Der schnelle Weg: Export als CSV oder Excel


Der direkte, heute voll nutzbare Weg ist der Export deiner akzeptierten Leads als Datei. Diese Datei importierst du anschließend in dein CRM. Das funktioniert mit jedem System, das einen CSV- oder Excel-Import kennt – also praktisch mit allen gängigen CRMs.


So exportierst du


  1. Öffne deine Leads-Übersicht.
  2. Stelle den Filter oben auf Akzeptiert. Der Export umfasst bewusst nur Leads, die du selbst akzeptiert hast – also die, hinter denen du wirklich stehst. So landet kein Rauschen in deinem CRM.
  3. Klick auf Exportieren. Am Button siehst du in Klammern, wie viele akzeptierte Leads exportiert werden.
  4. Wähle das Format: CSV oder Excel (XLSX).

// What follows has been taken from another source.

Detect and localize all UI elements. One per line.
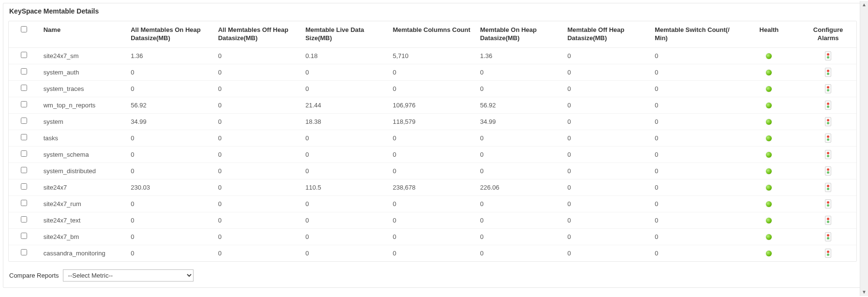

Die Datei wird direkt heruntergeladen. Der Dateiname ist nach Profil und Zeitpunkt benannt (z. B. faltschachtel-nrw-2026-06-08-1430.xlsx), damit du mehrere Exporte sauber auseinanderhalten kannst.


Warum nur akzeptierte Leads?


Der Export-Button ist nur aktiv, wenn du auf den Filter Akzeptiert stehst und mindestens ein akzeptierter Lead vorhanden ist. Das ist Absicht: Dein CRM soll die geprüfte Auswahl bekommen, nicht jeden Kandidaten, den eine Suche ausgeworfen hat. Wenn der Button ausgegraut ist, prüf zuerst den Filter und ob du schon Leads akzeptiert hast.


Akzeptieren ist implizit: Einen Lead weiter durch die Pipeline zu ziehen signalisiert „passt". Unpassende Leads lehnst du mit „Passt nicht" ab und gibst einen strukturierten Grund an (z. B. falsche Branche, falsche Region, falsche Rolle). So trainierst du Leadscraper auf deine Zielgruppe. Mehr dazu im Artikel „So trainierst du Leadscraper auf deine perfekten Leads".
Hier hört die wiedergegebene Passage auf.